On Episode 491 of The Core Report, financial journalist Govindraj Ethiraj talks to Shankkar Aiyar, veteran economic journalist and author.

  1. FIIs have sold close to $8 billion in January.

  2. JP Morgan warns of sudden stop of foreign investment to emerging markets on account of better alternatives.

  3. India keeps options on crude oil open after sanctions on Russia as there are many choices, says the Oil Minister.

  4. Does India’s middle class have a voice when it comes to taxes?

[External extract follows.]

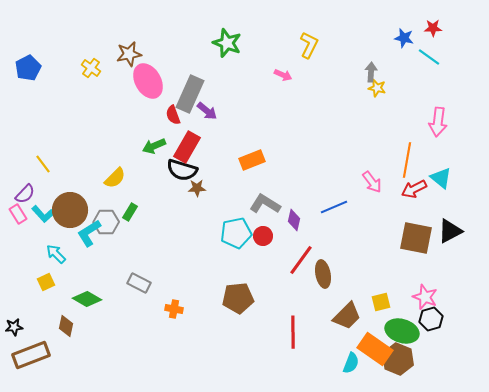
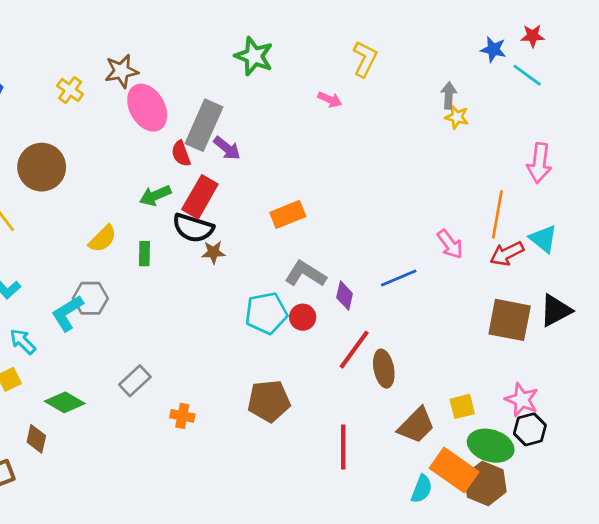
brown circle: (70, 210) -> (42, 167), moved
green rectangle: (130, 212) -> (144, 254), moved, turned -30
gray rectangle: (139, 283) -> (135, 381), turned -70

  5. The Trump Tariff Tracker: Another step back on China.

THE BUDGET WISHLIST 

📝 E-Commerce Industry Leaders Eye Simplified Policies And Tax Relief

E-commerce industry leaders are looking to the Union Budget 2025 for measures that simplify compliance, provide tax relief, and drive inclusive growth. A key focus remains on easing goods and services tax (GST) slabs and reducing tax deducted at source (TDS) rates to improve liquidity for players in the sector.

"As we approach this year’s budget, we anticipate continued positive developments for the e-commerce sector, particularly in light of last year's impactful changes. We hope the government will further build on the reduction in the TDS rate from 1% to 0.1% for e-commerce operators, potentially extending additional support to enhance liquidity and simplify compliance processes," said Nilay Patel, Founder & Managing Director, Easy Pay.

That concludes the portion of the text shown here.